There
were major problems with the British film censors over Killer
Bitch. We were told the BBFC was very concerned at the
content of the movie and it was screened at least four times
to various combinations of censors, eventually including the
Chairman of the Board. I suspect it was just a case of a movie
with a high-profile tabloid reputation being referred-up because
each person was too scared to take the risk of passing it
himself/herself…. At one point, a BBFC Examiner sent an e-mail
to the UK distributor saying it was more likely than not
that there would be several cuts.
I was amazed when I found out what they
claimed the problem was. We were told there were two areas of
concern:
The first was a glimpse of part of the
erect shaft of porn star Ben Dover's penis at the beginning of
the movie. This gobsmacked me.

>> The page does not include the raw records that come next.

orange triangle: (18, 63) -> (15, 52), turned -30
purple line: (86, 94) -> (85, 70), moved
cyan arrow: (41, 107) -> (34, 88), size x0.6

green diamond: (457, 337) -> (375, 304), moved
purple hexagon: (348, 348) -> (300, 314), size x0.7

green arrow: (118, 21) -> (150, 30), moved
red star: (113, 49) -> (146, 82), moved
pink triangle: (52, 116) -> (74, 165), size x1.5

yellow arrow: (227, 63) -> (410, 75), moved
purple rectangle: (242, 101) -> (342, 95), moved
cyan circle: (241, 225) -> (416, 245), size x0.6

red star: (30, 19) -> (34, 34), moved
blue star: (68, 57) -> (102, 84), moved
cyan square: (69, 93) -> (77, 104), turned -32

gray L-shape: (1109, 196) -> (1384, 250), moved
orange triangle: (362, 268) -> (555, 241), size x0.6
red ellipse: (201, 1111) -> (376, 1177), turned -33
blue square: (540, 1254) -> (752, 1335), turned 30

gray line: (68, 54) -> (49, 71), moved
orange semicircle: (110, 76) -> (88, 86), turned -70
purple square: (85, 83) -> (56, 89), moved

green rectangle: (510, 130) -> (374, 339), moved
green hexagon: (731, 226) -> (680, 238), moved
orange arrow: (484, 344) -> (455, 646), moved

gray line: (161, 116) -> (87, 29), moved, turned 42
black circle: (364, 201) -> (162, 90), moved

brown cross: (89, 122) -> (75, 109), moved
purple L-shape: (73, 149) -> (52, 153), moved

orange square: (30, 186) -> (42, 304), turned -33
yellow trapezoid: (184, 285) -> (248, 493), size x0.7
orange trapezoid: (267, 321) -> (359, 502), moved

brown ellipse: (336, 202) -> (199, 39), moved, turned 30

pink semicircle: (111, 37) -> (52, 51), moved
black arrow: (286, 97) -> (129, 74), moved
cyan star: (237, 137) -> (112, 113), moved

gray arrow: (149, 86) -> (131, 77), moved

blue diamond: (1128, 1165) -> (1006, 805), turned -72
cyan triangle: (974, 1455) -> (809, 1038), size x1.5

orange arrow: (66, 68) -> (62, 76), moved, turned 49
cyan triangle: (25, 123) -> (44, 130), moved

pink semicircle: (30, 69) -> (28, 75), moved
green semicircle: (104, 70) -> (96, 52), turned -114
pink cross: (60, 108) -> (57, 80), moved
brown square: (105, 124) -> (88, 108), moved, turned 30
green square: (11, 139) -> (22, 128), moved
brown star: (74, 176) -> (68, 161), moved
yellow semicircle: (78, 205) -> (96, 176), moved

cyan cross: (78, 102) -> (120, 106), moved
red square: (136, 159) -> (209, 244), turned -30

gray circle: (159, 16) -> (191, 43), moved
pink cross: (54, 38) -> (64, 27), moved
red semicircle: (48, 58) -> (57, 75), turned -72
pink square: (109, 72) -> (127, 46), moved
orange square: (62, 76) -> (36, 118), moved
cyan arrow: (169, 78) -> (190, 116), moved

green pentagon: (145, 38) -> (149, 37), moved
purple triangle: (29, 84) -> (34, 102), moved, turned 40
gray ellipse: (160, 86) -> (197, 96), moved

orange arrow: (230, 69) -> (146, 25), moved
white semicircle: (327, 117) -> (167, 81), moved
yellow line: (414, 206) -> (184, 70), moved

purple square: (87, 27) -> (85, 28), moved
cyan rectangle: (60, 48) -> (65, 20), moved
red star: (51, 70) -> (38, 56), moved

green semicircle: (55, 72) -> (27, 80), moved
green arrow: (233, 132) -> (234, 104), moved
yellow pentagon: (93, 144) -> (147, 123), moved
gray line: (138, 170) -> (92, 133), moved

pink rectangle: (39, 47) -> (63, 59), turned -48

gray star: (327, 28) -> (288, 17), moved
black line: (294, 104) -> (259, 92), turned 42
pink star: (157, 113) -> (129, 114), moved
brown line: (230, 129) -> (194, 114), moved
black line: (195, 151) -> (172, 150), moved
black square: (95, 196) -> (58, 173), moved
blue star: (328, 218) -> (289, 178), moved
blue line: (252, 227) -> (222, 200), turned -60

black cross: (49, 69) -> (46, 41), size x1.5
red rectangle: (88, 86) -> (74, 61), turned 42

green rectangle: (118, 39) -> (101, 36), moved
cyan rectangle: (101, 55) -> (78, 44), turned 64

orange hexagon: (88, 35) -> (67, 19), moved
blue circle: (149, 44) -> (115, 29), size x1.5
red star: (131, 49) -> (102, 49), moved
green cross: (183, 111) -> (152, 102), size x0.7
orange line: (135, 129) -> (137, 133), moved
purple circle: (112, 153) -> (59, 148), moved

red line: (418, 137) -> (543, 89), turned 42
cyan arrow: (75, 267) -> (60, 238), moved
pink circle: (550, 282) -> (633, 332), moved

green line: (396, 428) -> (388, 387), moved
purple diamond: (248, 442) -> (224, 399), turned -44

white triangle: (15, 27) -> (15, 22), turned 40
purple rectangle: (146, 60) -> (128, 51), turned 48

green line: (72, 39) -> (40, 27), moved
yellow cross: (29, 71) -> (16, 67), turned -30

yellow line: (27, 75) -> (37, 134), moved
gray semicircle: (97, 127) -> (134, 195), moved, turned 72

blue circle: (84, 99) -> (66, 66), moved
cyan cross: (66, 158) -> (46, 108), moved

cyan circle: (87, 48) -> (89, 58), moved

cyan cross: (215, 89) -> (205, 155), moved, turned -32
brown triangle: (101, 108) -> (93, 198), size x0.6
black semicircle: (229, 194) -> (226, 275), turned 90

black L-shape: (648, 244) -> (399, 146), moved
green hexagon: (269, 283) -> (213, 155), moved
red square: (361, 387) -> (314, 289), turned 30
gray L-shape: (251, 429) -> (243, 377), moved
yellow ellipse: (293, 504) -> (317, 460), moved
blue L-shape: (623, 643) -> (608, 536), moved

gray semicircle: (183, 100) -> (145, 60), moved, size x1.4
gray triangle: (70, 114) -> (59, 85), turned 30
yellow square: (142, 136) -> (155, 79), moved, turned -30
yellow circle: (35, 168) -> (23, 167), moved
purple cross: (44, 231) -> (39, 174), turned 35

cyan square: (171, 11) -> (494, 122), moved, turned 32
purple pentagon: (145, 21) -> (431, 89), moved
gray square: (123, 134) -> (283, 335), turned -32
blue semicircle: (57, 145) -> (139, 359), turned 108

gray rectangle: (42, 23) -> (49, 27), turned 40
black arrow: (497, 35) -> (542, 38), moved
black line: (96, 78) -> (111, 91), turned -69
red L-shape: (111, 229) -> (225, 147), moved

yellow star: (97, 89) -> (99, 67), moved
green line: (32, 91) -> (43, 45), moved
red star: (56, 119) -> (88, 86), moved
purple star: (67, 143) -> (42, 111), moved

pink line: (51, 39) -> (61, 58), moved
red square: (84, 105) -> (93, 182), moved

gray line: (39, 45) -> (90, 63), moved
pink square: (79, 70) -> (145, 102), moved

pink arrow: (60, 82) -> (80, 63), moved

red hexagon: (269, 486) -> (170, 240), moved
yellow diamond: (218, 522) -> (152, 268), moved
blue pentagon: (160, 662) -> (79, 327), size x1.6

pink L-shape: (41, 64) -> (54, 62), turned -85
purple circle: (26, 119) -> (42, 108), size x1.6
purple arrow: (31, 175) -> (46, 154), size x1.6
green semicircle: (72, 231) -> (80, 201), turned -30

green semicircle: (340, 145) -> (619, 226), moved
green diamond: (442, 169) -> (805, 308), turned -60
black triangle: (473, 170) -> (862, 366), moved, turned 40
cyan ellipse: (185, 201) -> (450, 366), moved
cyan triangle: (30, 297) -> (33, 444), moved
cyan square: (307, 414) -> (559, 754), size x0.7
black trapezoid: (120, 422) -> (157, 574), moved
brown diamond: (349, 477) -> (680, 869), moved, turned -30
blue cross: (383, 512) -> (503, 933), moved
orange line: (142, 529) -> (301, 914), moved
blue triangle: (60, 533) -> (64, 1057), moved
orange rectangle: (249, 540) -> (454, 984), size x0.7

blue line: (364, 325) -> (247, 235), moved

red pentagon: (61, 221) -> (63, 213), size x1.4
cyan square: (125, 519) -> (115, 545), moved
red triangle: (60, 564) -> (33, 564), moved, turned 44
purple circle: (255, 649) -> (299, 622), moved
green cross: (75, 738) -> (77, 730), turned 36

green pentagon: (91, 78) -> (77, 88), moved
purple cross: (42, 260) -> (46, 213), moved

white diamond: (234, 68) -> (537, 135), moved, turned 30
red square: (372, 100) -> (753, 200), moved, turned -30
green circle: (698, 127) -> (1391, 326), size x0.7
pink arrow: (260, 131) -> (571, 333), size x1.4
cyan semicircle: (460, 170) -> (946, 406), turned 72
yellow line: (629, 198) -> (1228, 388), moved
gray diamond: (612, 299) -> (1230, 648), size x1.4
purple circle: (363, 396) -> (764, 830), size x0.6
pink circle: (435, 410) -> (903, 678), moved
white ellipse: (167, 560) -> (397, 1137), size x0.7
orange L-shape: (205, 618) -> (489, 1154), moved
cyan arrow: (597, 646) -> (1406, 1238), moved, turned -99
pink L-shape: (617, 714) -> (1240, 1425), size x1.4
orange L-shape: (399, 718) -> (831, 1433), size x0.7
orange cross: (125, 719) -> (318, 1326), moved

Apart from the fact neither the
director nor I had ever noticed this and the censors must have
gone through it frame by frame with a magnifying glass (no
reflection on Ben Dover), I have still never spotted the
offending shot in the movie.
The second problem was the scene which
had got the tabloids worldwide into such a tizzy when (without
ever having seen it) they had denounced it as a ghastly and
vile rape scene. What the BBFC was worried about was not the
actual sex scene itself (which was not a rape scene at all) but
the pre-amble to the sex scene, in which leading lady Yvette
Rowland initially resists Alex Reid then melts in his arms.
There IS a rape scene in Killer Bitch
(which in no way glamorises nor diminishes the horror but it is
not the scene the tabloids got into a tizz about). And someone
DOES get his cock cut off in vision. But apparently neither of
these scenes worried the censors.
What seems to have worried them was the
movie's reputation. It worried everyone. It was, ironically,
passed uncut by the BBFC, but banned from display on the shelves
of ASDA, Morrison's, Sainsbury, WH Smith, Tesco and others
(although most of those sell it online). It was even withdrawn
by iTunes after two days on sale for rather vague reasons. HMV
remained a sole beacon of high street retail sanity and online
retailers like Amazon and Play.com never had any problem.